Transcribed page contents:

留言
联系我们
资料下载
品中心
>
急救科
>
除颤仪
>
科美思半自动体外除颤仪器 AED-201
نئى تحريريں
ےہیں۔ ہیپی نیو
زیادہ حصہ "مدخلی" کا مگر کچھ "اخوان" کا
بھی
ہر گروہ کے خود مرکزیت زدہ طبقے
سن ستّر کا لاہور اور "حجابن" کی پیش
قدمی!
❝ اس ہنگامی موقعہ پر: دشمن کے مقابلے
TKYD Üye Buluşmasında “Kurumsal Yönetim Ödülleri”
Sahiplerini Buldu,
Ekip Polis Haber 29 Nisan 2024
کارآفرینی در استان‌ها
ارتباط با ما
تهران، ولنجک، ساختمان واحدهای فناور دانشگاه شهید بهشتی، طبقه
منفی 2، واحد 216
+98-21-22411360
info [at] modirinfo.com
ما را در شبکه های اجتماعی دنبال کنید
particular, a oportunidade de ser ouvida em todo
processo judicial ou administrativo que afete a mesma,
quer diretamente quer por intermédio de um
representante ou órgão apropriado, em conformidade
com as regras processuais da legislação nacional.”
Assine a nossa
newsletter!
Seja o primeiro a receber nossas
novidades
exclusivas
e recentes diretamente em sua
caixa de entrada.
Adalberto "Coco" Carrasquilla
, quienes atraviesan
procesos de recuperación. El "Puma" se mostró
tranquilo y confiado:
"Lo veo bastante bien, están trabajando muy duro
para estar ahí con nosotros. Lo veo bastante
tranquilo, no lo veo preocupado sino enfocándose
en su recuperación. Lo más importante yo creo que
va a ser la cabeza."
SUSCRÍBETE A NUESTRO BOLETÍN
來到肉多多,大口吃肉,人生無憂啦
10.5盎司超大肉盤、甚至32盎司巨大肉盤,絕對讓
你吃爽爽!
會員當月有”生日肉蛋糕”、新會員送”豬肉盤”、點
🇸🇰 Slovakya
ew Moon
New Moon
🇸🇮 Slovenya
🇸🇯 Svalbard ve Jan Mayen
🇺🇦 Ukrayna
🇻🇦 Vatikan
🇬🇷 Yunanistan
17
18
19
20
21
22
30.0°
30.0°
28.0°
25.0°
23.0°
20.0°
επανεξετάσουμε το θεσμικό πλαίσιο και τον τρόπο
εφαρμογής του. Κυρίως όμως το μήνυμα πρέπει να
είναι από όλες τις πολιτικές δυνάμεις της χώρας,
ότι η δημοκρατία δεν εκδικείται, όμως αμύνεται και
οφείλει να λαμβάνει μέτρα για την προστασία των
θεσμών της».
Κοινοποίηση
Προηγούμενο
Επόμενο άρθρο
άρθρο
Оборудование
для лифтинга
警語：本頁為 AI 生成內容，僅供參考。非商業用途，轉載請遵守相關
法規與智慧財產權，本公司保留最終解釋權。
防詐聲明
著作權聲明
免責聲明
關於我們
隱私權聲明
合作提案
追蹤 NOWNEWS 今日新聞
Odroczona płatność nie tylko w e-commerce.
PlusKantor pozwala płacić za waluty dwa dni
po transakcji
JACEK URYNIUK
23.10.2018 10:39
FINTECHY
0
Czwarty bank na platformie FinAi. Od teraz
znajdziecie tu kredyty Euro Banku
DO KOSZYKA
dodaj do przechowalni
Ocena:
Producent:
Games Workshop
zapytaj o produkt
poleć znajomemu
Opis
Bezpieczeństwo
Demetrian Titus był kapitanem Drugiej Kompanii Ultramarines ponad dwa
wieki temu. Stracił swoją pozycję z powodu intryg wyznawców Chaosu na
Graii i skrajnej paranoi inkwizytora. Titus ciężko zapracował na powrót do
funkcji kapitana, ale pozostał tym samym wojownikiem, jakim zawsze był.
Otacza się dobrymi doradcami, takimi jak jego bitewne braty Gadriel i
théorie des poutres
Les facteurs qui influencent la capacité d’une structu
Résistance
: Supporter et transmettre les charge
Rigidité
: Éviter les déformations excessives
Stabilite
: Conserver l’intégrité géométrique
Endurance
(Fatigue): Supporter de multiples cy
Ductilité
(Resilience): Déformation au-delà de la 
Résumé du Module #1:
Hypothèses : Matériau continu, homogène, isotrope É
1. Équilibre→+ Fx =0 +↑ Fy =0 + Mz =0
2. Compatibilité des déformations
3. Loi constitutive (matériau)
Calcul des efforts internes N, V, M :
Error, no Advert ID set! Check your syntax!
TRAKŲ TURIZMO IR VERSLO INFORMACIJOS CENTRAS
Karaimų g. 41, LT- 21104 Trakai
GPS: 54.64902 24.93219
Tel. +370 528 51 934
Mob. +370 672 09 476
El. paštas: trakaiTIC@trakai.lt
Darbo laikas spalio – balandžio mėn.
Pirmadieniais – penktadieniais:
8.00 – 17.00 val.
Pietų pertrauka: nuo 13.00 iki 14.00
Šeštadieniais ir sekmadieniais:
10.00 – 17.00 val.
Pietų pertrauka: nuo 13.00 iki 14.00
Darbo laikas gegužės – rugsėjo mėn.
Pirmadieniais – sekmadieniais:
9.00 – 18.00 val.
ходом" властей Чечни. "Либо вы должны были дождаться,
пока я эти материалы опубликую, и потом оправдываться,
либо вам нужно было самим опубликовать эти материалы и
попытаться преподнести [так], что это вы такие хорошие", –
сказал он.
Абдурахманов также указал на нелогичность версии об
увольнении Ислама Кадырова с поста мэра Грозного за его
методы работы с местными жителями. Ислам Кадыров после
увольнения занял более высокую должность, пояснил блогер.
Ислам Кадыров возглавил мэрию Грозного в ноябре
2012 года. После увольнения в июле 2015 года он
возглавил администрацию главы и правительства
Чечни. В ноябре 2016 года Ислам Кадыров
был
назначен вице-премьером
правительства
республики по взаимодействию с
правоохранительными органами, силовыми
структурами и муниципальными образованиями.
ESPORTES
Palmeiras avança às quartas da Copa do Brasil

Instructions to follow:
Above are the records; from them, give again exactly the lines from the one containing "Conserver l’intégrité géométrique" through the one containing "пока я эти материалы", both included.

Solution for this exercise:
: Conserver l’intégrité géométrique
Endurance
(Fatigue): Supporter de multiples cy
Ductilité
(Resilience): Déformation au-delà de la 
Résumé du Module #1:
Hypothèses : Matériau continu, homogène, isotrope É
1. Équilibre→+ Fx =0 +↑ Fy =0 + Mz =0
2. Compatibilité des déformations
3. Loi constitutive (matériau)
Calcul des efforts internes N, V, M :
Error, no Advert ID set! Check your syntax!
TRAKŲ TURIZMO IR VERSLO INFORMACIJOS CENTRAS
Karaimų g. 41, LT- 21104 Trakai
GPS: 54.64902 24.93219
Tel. +370 528 51 934
Mob. +370 672 09 476
El. paštas: trakaiTIC@trakai.lt
Darbo laikas spalio – balandžio mėn.
Pirmadieniais – penktadieniais:
8.00 – 17.00 val.
Pietų pertrauka: nuo 13.00 iki 14.00
Šeštadieniais ir sekmadieniais:
10.00 – 17.00 val.
Pietų pertrauka: nuo 13.00 iki 14.00
Darbo laikas gegužės – rugsėjo mėn.
Pirmadieniais – sekmadieniais:
9.00 – 18.00 val.
ходом" властей Чечни. "Либо вы должны были дождаться,
пока я эти материалы опубликую, и потом оправдываться,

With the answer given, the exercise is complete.